The rightists rally citizens to their banner in many cases by stressing a belief in nondenominational Christianity as part of their platform. "This war we're in," says South Carolina's Senator Strom Thur mond, "is basically a fight between the believers in a Supreme Being and the atheists." Thus, the rightists' two principal poles of attraction, anti-Communism and religion, are impeccable—and subject to a good deal of emotionalism. But the ultras do not stop there.

What distinguishes them from respectable conservatives, who are enjoying a resurgence of their own? To the ultras, the fear of Communism at home is so great that they often discount the threat of Russian arms to a ridiculous extent: some still insist that the Russians have not developed an H-bomb. In everything that he finds displeasing in modern society and political life, the ultra sees evidence of Communist plots and subversion. With a dogmatic either-or attitude, he broaches no disagreement. "You're either for us or against us," says James E. Gibson, senior vice president of California's Leach Corp., which makes electronic components. "There's no room in the middle any more." And the ultra, dissatisfied with the current political order, usually works outside normal political channels and, indeed, frequently accuses both of the two major U.S. political parties of being prone to Communist influence.

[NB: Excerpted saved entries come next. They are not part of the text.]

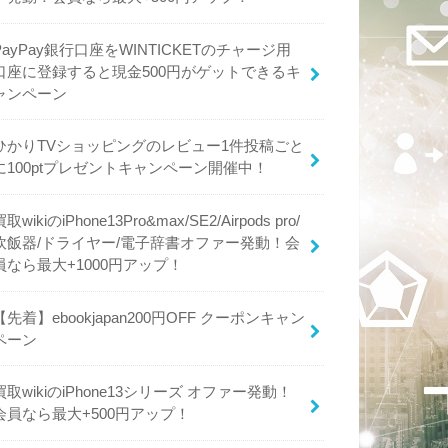
PayPay銀行口座をWINTICKETのチャージ用
口座に登録すると現金500円がゲットできるキ
ャンペーン
ひかりTVショッピングのレビュー1件投稿ごと
に100ptプレゼントキャンペーン開催中！
買取wikiのiPhone13Pro&max/SE2/Airpods pro/
炊飯器/ドライヤー/電子辞書オファー発動！会
員なら最大+1000円アップ！
【先着】ebookjapan200円OFF クーポンキャン
ペーン
買取wikiのiPhone13シリーズ オファー発動！
会員なら最大+500円アップ！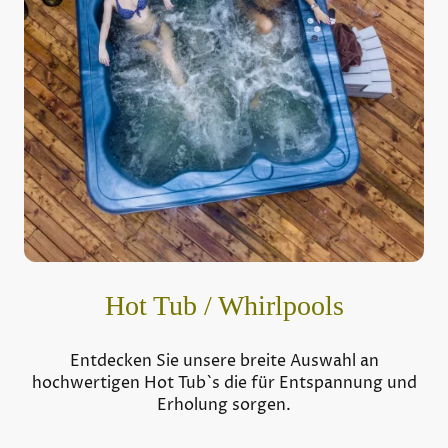
Hot Tub / Whirlpools
Entdecken Sie unsere breite Auswahl an
hochwertigen Hot Tub`s die für Entspannung und
Erholung sorgen.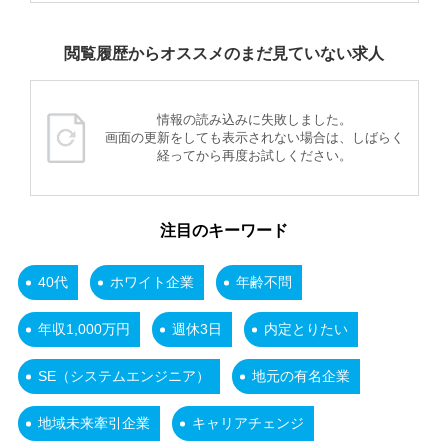
閲覧履歴からオススメのまだ見ていない求人
情報の読み込みに失敗しました。
画面の更新をしても表示されない場合は、しばらく
経ってから再度お試しください。
注目のキーワード
40代
ホワイト企業
年齢不問
年収1,000万円
週休3日
内定とりたい
SE（システムエンジニア）
地元の有名企業
地域未来牽引企業
キャリアチェンジ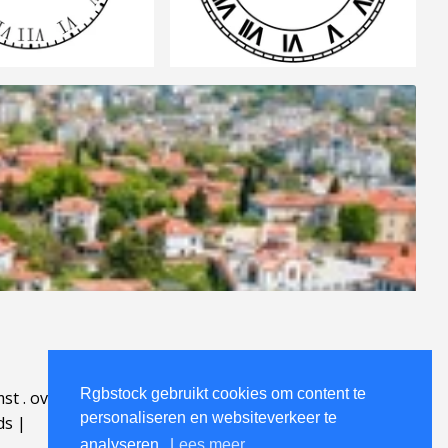
Rgbstock gebruikt cookies om content te
mst
.
over
.
personaliseren en websiteverkeer te
ds
|
analyseren.
Lees meer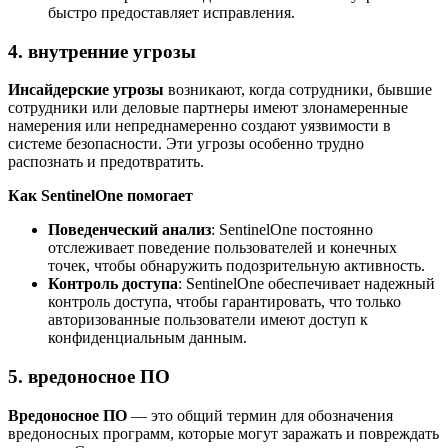
быстро предоставляет исправления.
4. внутренние угрозы
Инсайдерские угрозы
возникают, когда сотрудники, бывшие
сотрудники или деловые партнеры имеют злонамеренные
намерения или непреднамеренно создают уязвимости в
системе безопасности. Эти угрозы особенно трудно
распознать и предотвратить.
Как SentinelOne помогает
Поведенческий анализ
: SentinelOne постоянно
отслеживает поведение пользователей и конечных
точек, чтобы обнаружить подозрительную активность.
Контроль доступа
: SentinelOne обеспечивает надежный
контроль доступа, чтобы гарантировать, что только
авторизованные пользователи имеют доступ к
конфиденциальным данным.
5. вредоносное ПО
Вредоносное ПО
— это общий термин для обозначения
вредоносных программ, которые могут заражать и повреждать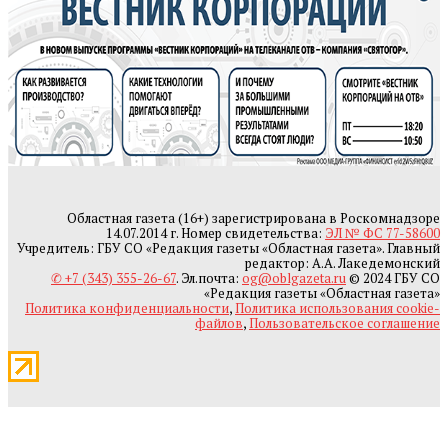
Областная газета (16+) зарегистрирована в Роскомнадзоре
14.07.2014 г. Номер свидетельства:
ЭЛ № ФС 77-58600
Учредитель: ГБУ СО «Редакция газеты «Областная газета». Главный
редактор: А.А. Лакедемонский
✆ +7 (343) 355-26-67
. Эл.почта:
og@oblgazeta.ru
© 2024 ГБУ СО
«Редакция газеты «Областная газета»
Политика конфиденциальности
,
Политика использования cookie-
файлов
,
Пользовательское соглашение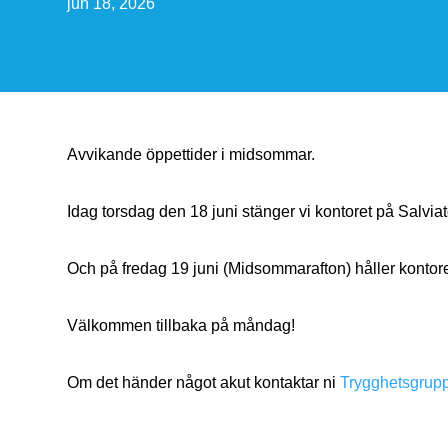
jun 18, 2026
Avvikande öppettider i midsommar.
Idag torsdag den 18 juni stänger vi kontoret på Salviat
Och på fredag 19 juni (Midsommarafton) håller kontore
Välkommen tillbaka på måndag!
Om det händer något akut kontaktar ni
Trygghetsgru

Thus, even such respectable conservatives as Arizona's Republican Senator Barry Goldwater have found themselves under attack from the way-right; others, like National Review Editor William Buckley Jr. and Connecticut's Democratic Senator Thomas Dodd, seem to the ultras to be far too restrained in their attack on the enemy. In a recent Phoenix city election. Senator Goldwater was criticized for being "uninformed about Communism" by a rightist mayoralty candidate, who ran up 13,019 votes v. his opponent's 32,880.